**EXTRACTED MATERIAL**
===

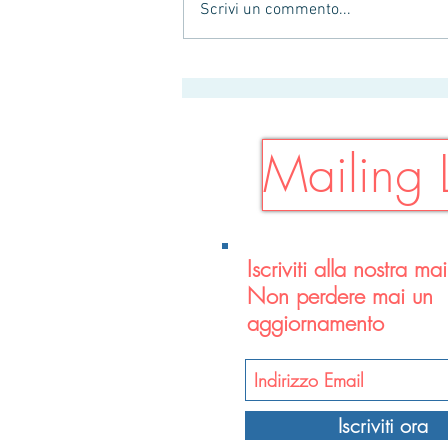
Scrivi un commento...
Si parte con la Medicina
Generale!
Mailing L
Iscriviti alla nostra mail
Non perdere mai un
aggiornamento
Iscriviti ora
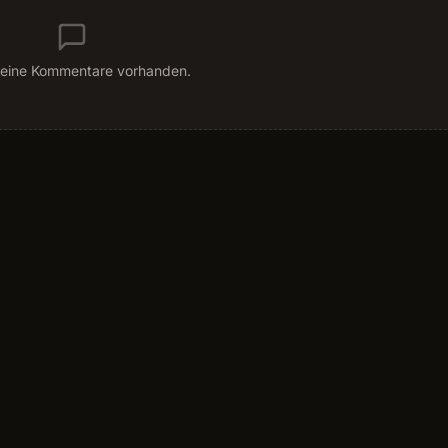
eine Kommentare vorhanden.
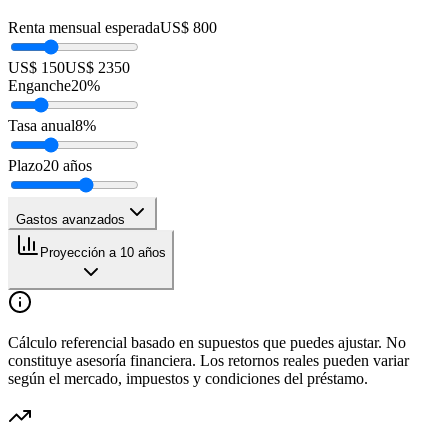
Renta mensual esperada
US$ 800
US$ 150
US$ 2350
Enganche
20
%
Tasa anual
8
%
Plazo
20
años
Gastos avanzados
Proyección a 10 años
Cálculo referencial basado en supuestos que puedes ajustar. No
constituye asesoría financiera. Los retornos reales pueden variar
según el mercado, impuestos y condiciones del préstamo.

===

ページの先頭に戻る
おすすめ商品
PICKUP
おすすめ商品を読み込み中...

===

**EXERCISE INSTRUCTIONS**
If a line in the records contains the string "Iscriviti", copy it out.

**ANSWER FOR THIS EXERCISE**
Iscriviti alla nostra mail
Iscriviti ora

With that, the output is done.